Yang udah baca ulang cerita ini buat yang kesekian kalinya coba ngacunggg!
"Hah? Masa cuman lima puluh ribu doang sih?!"
"Sumpah! Ngapain gue bohong?! Kalau pun gue bohong, pasti bakal gue naikin harganya, bukannya malah gue turunin!"
"Ya langsung gas lah ayo! Ya kali nggak kuy!"
"Apaan sih?!" Aku penasaran dengan pembicaran ketiga temanku yang sejak tadi heboh banget. Saking hebohnya mereka nggak cuman menarik perhatianku saja, tapi beberapa teman sekelasku yang lain juga bertanya dengan penuh penasaran.

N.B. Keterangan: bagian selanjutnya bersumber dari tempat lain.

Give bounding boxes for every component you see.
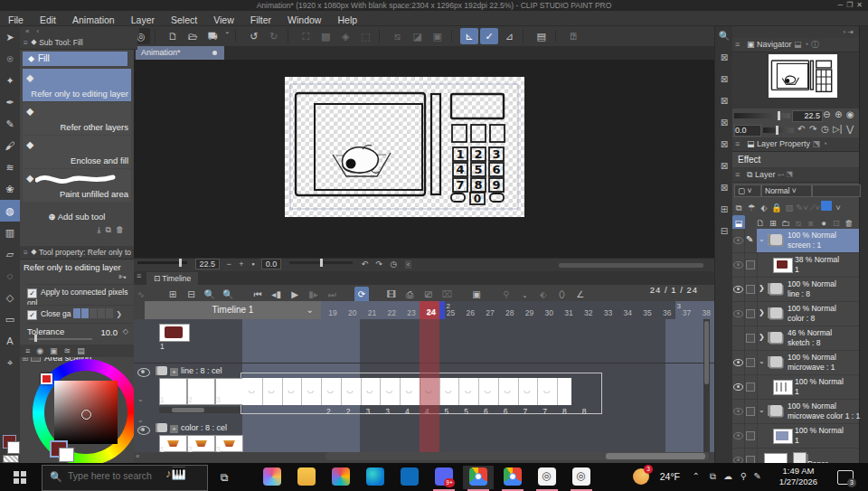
timeline-ruler[interactable]: 1920212223242425262728293031323334353637…	[321, 301, 714, 319]
titlebar[interactable]: Animation* (1920 x 1080px With blank spa…	[0, 0, 868, 11]
material-icon-3[interactable]: ⊠	[715, 91, 733, 113]
pen-tool-icon[interactable]: ✒	[0, 91, 20, 113]
checkbox-icon[interactable]	[746, 260, 755, 269]
menu-edit[interactable]: Edit	[32, 13, 64, 27]
frame-tool-icon[interactable]: ▭	[0, 308, 20, 330]
taskbar-app-chrome[interactable]	[463, 466, 494, 489]
layer-check-cell[interactable]	[744, 302, 758, 326]
selection-fill-icon[interactable]: ◪	[409, 28, 427, 44]
layer-eye-cell[interactable]	[732, 302, 745, 326]
rotate-cw-icon[interactable]: ↷	[375, 260, 382, 269]
layer-row-1[interactable]: 100 % Normal1	[732, 375, 859, 400]
layer-eye-cell[interactable]	[732, 229, 745, 252]
selection-launcher-icon[interactable]: ⧅	[389, 28, 407, 44]
timeline-tab[interactable]: ⊡ Timeline	[146, 272, 198, 285]
pen-settings-icon[interactable]: ✎	[754, 471, 761, 481]
subtool-group-fill[interactable]: ⬥Fill	[23, 52, 127, 66]
close-gap-row[interactable]: ✓Close ga ❯	[27, 305, 134, 323]
tolerance-stepper[interactable]: ◇	[123, 327, 128, 335]
subtool-panel-header[interactable]: ≡⯁ Sub Tool: Fill	[20, 36, 137, 50]
mask-icon[interactable]: ●	[817, 215, 830, 229]
taskbar-search[interactable]: 🔍 ♪🎹	[42, 465, 208, 491]
layer-check-cell[interactable]	[744, 326, 758, 350]
eye-icon[interactable]	[733, 261, 743, 269]
usb-icon[interactable]: ⚲	[741, 471, 747, 481]
line-track-header[interactable]: +line : 8 : cel	[156, 366, 222, 376]
zoom-in-icon[interactable]: ⊕	[835, 109, 842, 119]
opacity-slider[interactable]	[812, 184, 861, 197]
canvas-document[interactable]: 1234567890	[285, 77, 524, 217]
text-tool-icon[interactable]: A	[0, 330, 20, 352]
new-file-icon[interactable]: 🗋	[164, 28, 182, 44]
palette-color-swatch[interactable]	[821, 201, 832, 211]
tolerance-row[interactable]: Tolerance 10.0 ◇	[27, 323, 134, 345]
menu-filter[interactable]: Filter	[242, 13, 279, 27]
navigator-zoom-value[interactable]: 22.5	[792, 110, 823, 122]
checkbox-checked-icon[interactable]: ✓	[27, 288, 37, 298]
tolerance-slider-thumb[interactable]	[34, 335, 37, 342]
taskbar-app-file-explorer[interactable]	[291, 466, 322, 489]
merge-icon[interactable]: ⧆	[805, 215, 817, 229]
zoom-reset-icon[interactable]: ▪	[251, 260, 254, 269]
layer-content[interactable]: ❯46 % Normalsketch : 8	[757, 326, 859, 350]
expand-closed-icon[interactable]: ❯	[759, 333, 765, 341]
subtool-item-2[interactable]: ⬥Enclose and fill	[23, 136, 131, 168]
expand-closed-icon[interactable]: ❯	[759, 284, 765, 292]
expand-closed-icon[interactable]: ❯	[759, 308, 765, 316]
sub-color-swatch[interactable]	[7, 441, 20, 454]
redo-icon[interactable]: ↻	[265, 28, 283, 44]
snap-special-ruler-icon[interactable]: ✓	[480, 28, 498, 44]
wand-tool-icon[interactable]: ✦	[0, 70, 20, 91]
taskbar-app-clip-studio[interactable]	[532, 466, 562, 489]
checkbox-checked-icon[interactable]: ✓	[27, 310, 37, 320]
new-layer-icon[interactable]: 🗋	[754, 215, 767, 229]
flip-h-icon[interactable]: ▷|	[833, 124, 842, 134]
new-vector-layer-icon[interactable]: ⊞	[767, 215, 779, 229]
navigator-rotation-slider[interactable]	[763, 127, 794, 133]
panel-collapse-right[interactable]: › ⇥	[732, 26, 859, 38]
subtool-item-0[interactable]: ⬥Refer only to editing layer	[23, 69, 131, 101]
save-icon[interactable]: ⛟	[203, 28, 222, 44]
zoom-out-icon[interactable]: ⊖	[823, 109, 830, 119]
layer-check-cell[interactable]: ✎	[744, 229, 758, 252]
eye-icon[interactable]	[733, 408, 743, 415]
subtool-item-3[interactable]: ⬥Paint unfilled area	[23, 169, 131, 202]
layer-check-cell[interactable]	[744, 400, 758, 423]
material-icon-7[interactable]: ⊠	[715, 178, 733, 200]
maximize-icon[interactable]: ❐	[846, 1, 856, 9]
taskbar-app-chrome-2[interactable]	[497, 466, 528, 489]
workspace-icon[interactable]: ▤	[533, 28, 551, 44]
menu-help[interactable]: Help	[329, 13, 365, 27]
weather-temp[interactable]: 24°F	[660, 471, 680, 482]
delete-layer-icon[interactable]: 🗑	[843, 215, 855, 229]
layer-check-cell[interactable]	[744, 253, 758, 277]
subtool-item-1[interactable]: ⬥Refer other layers	[23, 102, 131, 135]
panel-menu-icon[interactable]: ≡	[735, 137, 740, 151]
task-view-icon[interactable]: ⧉	[215, 469, 233, 486]
material-icon-6[interactable]: ⊠	[715, 156, 733, 178]
navigator-preview[interactable]	[732, 52, 859, 109]
panel-menu-icon[interactable]: ≡	[735, 168, 740, 182]
color-wheel-panel-header[interactable]: ≡◉▣≋▤	[20, 345, 139, 357]
reselect-icon[interactable]: ▩	[316, 28, 335, 44]
quick-access-icon[interactable]: 🔍	[715, 26, 733, 48]
material-icon-5[interactable]: ⊠	[715, 135, 733, 156]
panel-menu-icon[interactable]: ≡	[137, 271, 141, 280]
layer-row-microwave-1[interactable]: ⌄100 % Normalmicrowave : 1	[732, 351, 859, 375]
material-icon-4[interactable]: ⊠	[715, 113, 733, 135]
panel-collapse-bar[interactable]: «‹	[20, 26, 139, 36]
zoom-100-icon[interactable]: ◉	[846, 109, 854, 119]
layer-check-cell[interactable]	[744, 351, 758, 374]
checkbox-icon[interactable]	[746, 407, 755, 416]
airbrush-tool-icon[interactable]: ≋	[0, 156, 20, 178]
selection-border-icon[interactable]: ⬚	[356, 28, 374, 44]
expand-plus-icon[interactable]: +	[170, 368, 178, 376]
collapse-bar-icon[interactable]: ‹	[405, 260, 411, 269]
playhead-overlay[interactable]	[420, 319, 439, 452]
clip-icon[interactable]: ⬖	[758, 200, 770, 213]
eye-icon[interactable]	[733, 286, 743, 293]
cursor-tool-icon[interactable]: ➤	[0, 26, 20, 48]
lock-icon[interactable]: 🗝	[20, 272, 134, 281]
checkbox-icon[interactable]	[746, 431, 755, 440]
selection-frame-icon[interactable]: ▣	[429, 28, 447, 44]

"Ada konser Tulus sama Kunto Aji di Gor UNY. Gas nggak nih? Presale satu cuman lima puluh ribu!" ucap Lala yang langsung ditanggapi dengan kehebohan luar biasa dari teman-temanku.
"Eh, itu lima puluh ribu tuh tiket yang festival?" tanya Vika.
"Ya enggak lah, Vik! Itu yang tribun B. Kalo festival tuh..." Lala mengambil ponselnya, dan memeriksan sesuatu. "Yang festival tujuh puluh lima ribu."
"Ya masih murah lah, itu! Gue waktu itu nonton Tulus doang aja udah delapan puluh ribu." Vika langsung menyahut dengan penuh antusias.
"Itu kapan, La?" Tiba-tiba sebuah suara berat terdengar dari belakang. Sontak teman-teman sekelasku langsung menatap Adam—si cowok yang baru saja bersuara—dengan kehebohan yang semakin menjadi.
"Lo mau ikutan juga, Dam?! Masih bulan Februari sih. Namanya juga presale satu. Kalo udah makin deket tanggalnya makin mahal lho, Dam. Bisa sampai seratus lima puluh ribu!" Jawab Lala dengan semangat yang membara. Seolah dia adalah tim marketing dari acara tersebut.
Adam hanya meresponnya dengan gelengan kepala, lantas kembali menekuri bukunya. Padahal ketika aku memandangi wajah teman-temanku, mereka terlihat sangat berharap Adam ikut bergabung menonton konser itu. Jelas aja itu mustahil.
"Ayo lah, Dam, ikut aja! Tyra juga ikut lho ini!" Tiba-tiba Vika memutar tubuhnya menghadap Adam yang duduk dua baris di belakangku. Dengan santainya cewek itu menggoda Adam sambil merangkul pundakku, memaksaku untuk ikut menoleh pada Adam. Seperti biasanya cowok itu tidak menanggapinya dengan serius, hanya tersenyum tipis sambil geleng-geleng kepala.
"Apaan sih, Vik?! Sejak kapan gue suka Tulus?! Dibanding nonton itu, gue lebih milih buat nabung, biar suatu saat gue bisa nonton konser John Mayer, kalau dia ke Indonesia." Gerutuku sambil melepaskan tangan Vika yang melingkari pundakku.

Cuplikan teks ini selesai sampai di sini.